■ **EXERCISE INSTRUCTIONS**: Show every line of the data that contains the string "библиотека".

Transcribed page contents
···

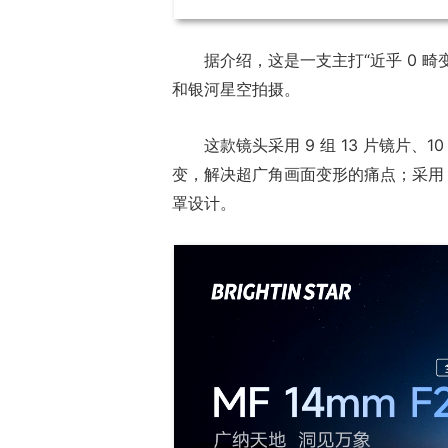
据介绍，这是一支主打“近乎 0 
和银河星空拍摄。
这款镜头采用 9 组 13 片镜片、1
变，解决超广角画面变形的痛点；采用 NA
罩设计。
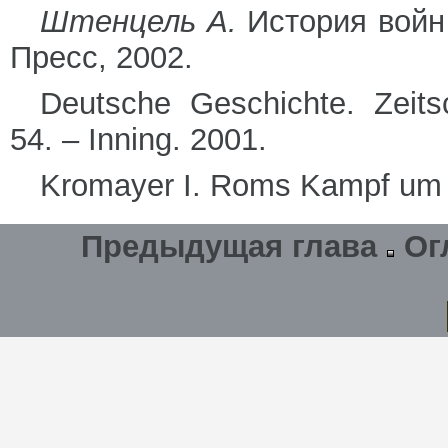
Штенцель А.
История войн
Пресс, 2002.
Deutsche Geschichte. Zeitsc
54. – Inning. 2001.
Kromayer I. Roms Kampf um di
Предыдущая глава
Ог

···

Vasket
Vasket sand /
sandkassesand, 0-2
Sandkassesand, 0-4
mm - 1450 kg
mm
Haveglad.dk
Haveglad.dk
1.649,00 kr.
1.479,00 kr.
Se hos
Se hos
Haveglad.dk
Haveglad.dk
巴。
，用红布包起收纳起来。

···

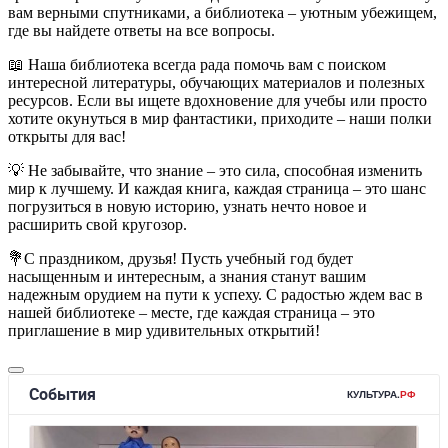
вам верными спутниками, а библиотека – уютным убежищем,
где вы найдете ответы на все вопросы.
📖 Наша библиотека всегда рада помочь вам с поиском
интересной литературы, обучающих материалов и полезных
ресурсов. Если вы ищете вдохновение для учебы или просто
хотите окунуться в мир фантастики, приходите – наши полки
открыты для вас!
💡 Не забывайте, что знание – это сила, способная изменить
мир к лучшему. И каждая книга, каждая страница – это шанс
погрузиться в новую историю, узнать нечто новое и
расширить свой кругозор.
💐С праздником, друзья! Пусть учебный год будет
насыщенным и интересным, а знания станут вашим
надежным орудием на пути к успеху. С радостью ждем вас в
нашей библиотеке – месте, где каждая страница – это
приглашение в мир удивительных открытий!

···

■ **EXERCISE ANSWER**:
вам верными спутниками, а библиотека – уютным убежищем,
📖 Наша библиотека всегда рада помочь вам с поиском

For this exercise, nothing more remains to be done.